Le cadeau a dû suffisamment plaire à Pierre Loti pour qu’il les fasse relier dans une belle peau de chagrin rose. Encore qu’il n’y ait pas de certitudes que ce soit bien lui qui les ait fait couvrir ainsi. En effet, pour avoir vu récemment des ouvrages provenant de sa bibliothèque, ils étaient rarement aussi bien reliés, quand ils l’étaient. Il me plaît néanmoins de penser que c’est lui qui a pris ce soin. Les livres sont muets. Ils ne veulent pas nous dire quelles ont été leurs vies – le pluriel est de rigueur – avant d’arriver dans nos bibliothèques.
Le mystère Henri d’Argis (ou le mystère Alphonse Berty)
Si vous tapez « Henri d’Argis » sur Google, la première information est cette notice Wikipédia : « Alphonse Berty est un écrivain français, auteur de Sodome (1888) et de Gomorrhe (1889) sous le pseudonyme Henry d'Argis. » Disons d’abord qu’il s’agit de Henri et non de Henry, comme en témoignent non seulement son nom sur les pages de titre mais sa signature elle-même sur l’envoi à Pierre Loti. Partout sur Internet (je pense surtout à tous les sites qui mettent en vente des exemplaires de Sodome ou toutes les notices de maisons de ventes aux enchères), ces deux ouvrages sont attribués à cet Alphonse Berty. J’ai vainement cherché l’origine de cette information qui est abondamment répétée et qui, à force de répétition, a fini par devenir presque une vérité.

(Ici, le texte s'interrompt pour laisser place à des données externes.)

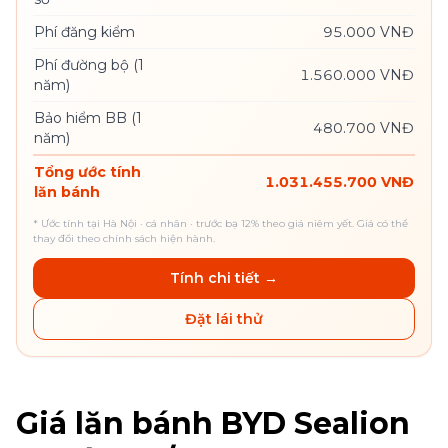
Phí đăng kiểm
95.000 VNĐ
Phí đường bộ (1
1.560.000 VNĐ
năm)
Bảo hiểm BB (1
480.700 VNĐ
năm)
Tổng ước tính
1.031.455.700 VNĐ
lăn bánh
* Ước tính tại Hà Nội · cá nhân ·
trước bạ 12% theo giá niêm yết
. Giá có thể
thay đổi theo chính sách hiện hành.
Tính chi tiết →
Đặt lái thử
Giá lăn bánh BYD Sealion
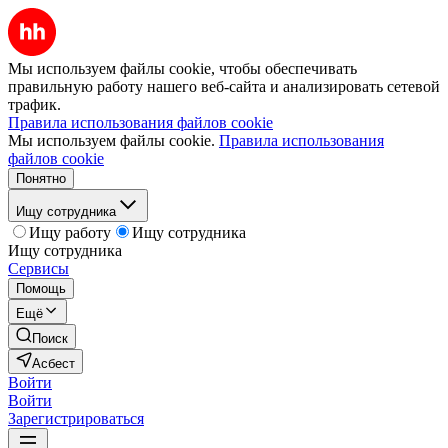
Мы используем файлы cookie, чтобы обеспечивать
правильную работу нашего веб-сайта и анализировать сетевой
трафик.
Правила использования файлов cookie
Мы используем файлы cookie.
Правила использования
файлов cookie
Понятно
Ищу сотрудника
Ищу работу
Ищу сотрудника
Ищу сотрудника
Сервисы
Помощь
Ещё
Поиск
Асбест
Войти
Войти
Зарегистрироваться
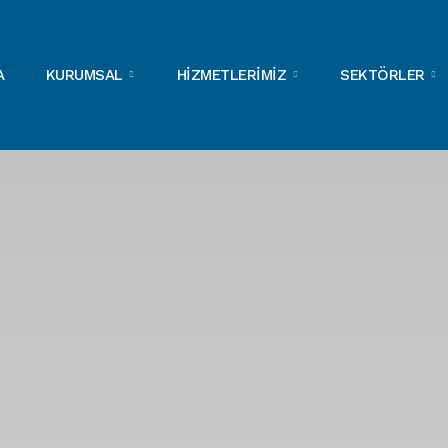
A
KURUMSAL
HİZMETLERİMİZ
SEKTÖRLER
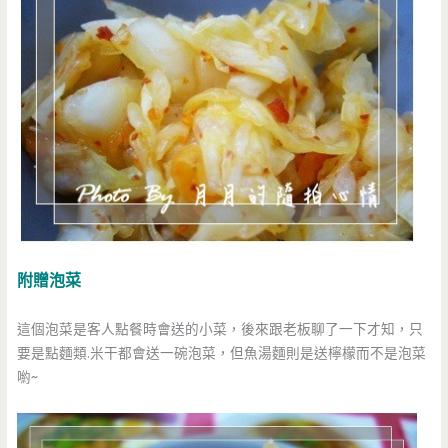
附贈泡菜
這個泡菜是客人點餐時會送的小菜，後來跟老板聊了一下才知，只
要是點麵類.米干都會送一碗泡菜，但魚湯麵則是送檸檬而不是泡菜
喲~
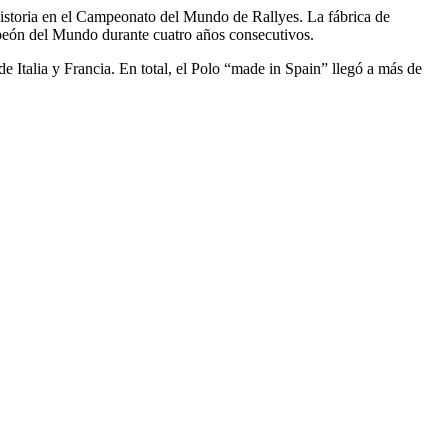
historia en el Campeonato del Mundo de Rallyes. La fábrica de
peón del Mundo durante cuatro años consecutivos.
e Italia y Francia. En total, el Polo “made in Spain” llegó a más de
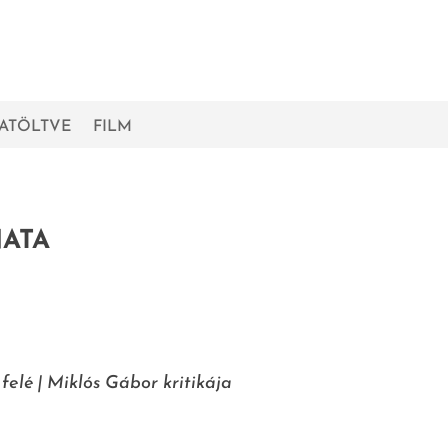
RATÖLTVE
FILM
ATA
elé | Miklós Gábor kritikája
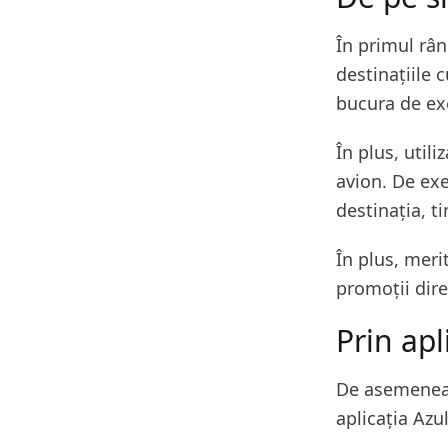
În primul rând
destinațiile c
bucura de exc
În plus, utili
avion. De exem
destinația, t
În plus, meri
promoții dire
Prin apl
De asemenea,
aplicația Azu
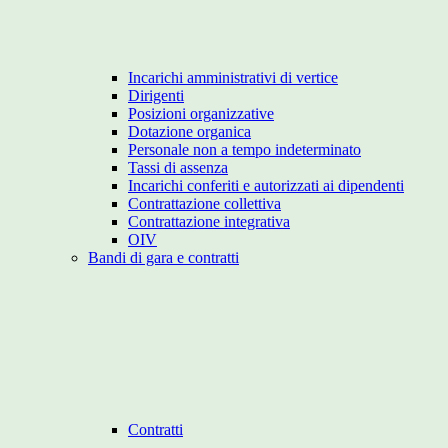
Incarichi amministrativi di vertice
Dirigenti
Posizioni organizzative
Dotazione organica
Personale non a tempo indeterminato
Tassi di assenza
Incarichi conferiti e autorizzati ai dipendenti
Contrattazione collettiva
Contrattazione integrativa
OIV
Bandi di gara e contratti
Contratti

Pourtant, une recherche un peu plus approfondie permet de trouver un Henri d’Argis qui a existé sous ce nom-là, dont rien ne permet de penser qu’il n’est pas l’auteur de ces ouvrages. On le trouve dans l’entourage de Paul Verlaine. Jean-Jacques Lefrère, cet érudit malheureusement trop tôt disparu, dont la science est rarement mise en défaut, dit, dans sa publication de la correspondance d'Arthur Rimbaud :
Henri d'Argis de Guillerville, qui était né en 1864 à la Ferté-Gaucher, appartenait à une famille de noblesse de robe du XVIIe siècle. Il mourut à l'âge de trente-huit ans. Verlaine préfaça son roman Sodome, paru en 1888. Ferdinand Bac, dans son Journal de l'année 1919, à la date du 22 juillet, évoque le souvenir de D'Argis à l'occasion d'un déjeuner chez Philippe Berthelot : « Je parle d'un ami commun du Quartier Latin de 1880, un étrange bohème que Berthelot a beaucoup connu, d'Argis de Guillerville, un ami de Maurice Barrés, morphinomane, génie manqué, tapeur, poète, romancier, médecin, organiste, vivant avec Moréas et Verlaine. »
En réalité, il est mort à Paris à trente-deux ans et non trente-huit, le 19 août 1896. Il y a beaucoup d’autres renseignements que l’on peut trouver sur lui en cherchant. Mais ce n’est pas le propos de mon message.
Le mystère n’est donc pas de savoir qui est véritablement l’auteur de ces livres, car, de fait, il n’y a pas de mystère, mais d'où provient cette attribution à un obscur Alphonse Berty. En effet, lorsqu’on fait des recherches sur un éventuel auteur appelé Alphonse Berty, on ne trouve rien, sauf à le confondre avec l'écrivain et historien de Paris Adolphe Berty, mort en 1867, bien avant la parution de ces livres.
1 commentaire:
Bravo pour votre pugnacité à toujours vérifier une information qui paraît bien établie. La notice biographique d’Henri d’Argis rédigée par un excellent chercheur comme J-J Lefrère me semble – comme à vous – beaucoup plus fiable que celle de Wikipédia.
Et merci de nous faire partager vos découvertes.